In June 2008 Q4, the question states:

"...SC Co. pays tax 30% per year in the year in which the taxable profit occurs. Liability to tax is reduced by capital allowances on machinery (tax-allowable depreciation), which SC Co. can claim on a straight-line basis over the four-year life of the proposed investment. The new machine is expected to have no scrap value at the end of the four-year period."

In Answers, the examiner has done this:

Capital Allowances = Cost/Life = $1 m/4 yrs = $250,000 per year [for all four years]

In December 2008 Q3, the question states:

"...Rupab Co. pays taxation one year in arrears at an annual rate of 25%. Capital Allowances (tax-allowable depreciation) on machinery are on a straight-line basis over the life of the asset."
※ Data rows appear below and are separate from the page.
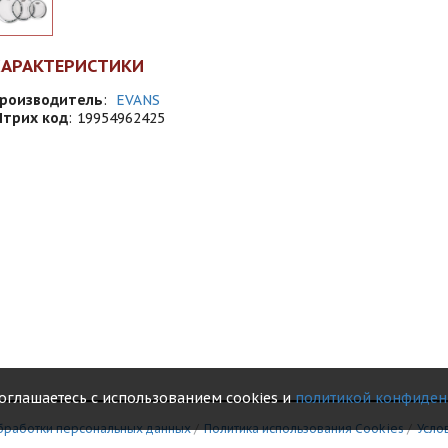
ХАРАКТЕРИСТИКИ
роизводитель
:
EVANS
трих код
:
19954962425
соглашаетесь с использованием cookies и
политикой конфиден
бработки персональных данных
/
Политика использования Сookies
/
Усло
In Answers (workings), the examiner has done this:

Capital Allowance = Cost/Life = $2.5 m/5 yrs = $500,000
Annual Tax Benefit = $500,000 x 0.25 (25%) = $125,000 per year [for all five years]

The Question is:

Why in June 2008 Answers, the examiner has not calculated the tax benefit as he has done in December 2008 Answers ? He put $250,000 for all four years in June Answers and in December Answers, he is multiplying the capital allowance further with tax rate. Why is that so?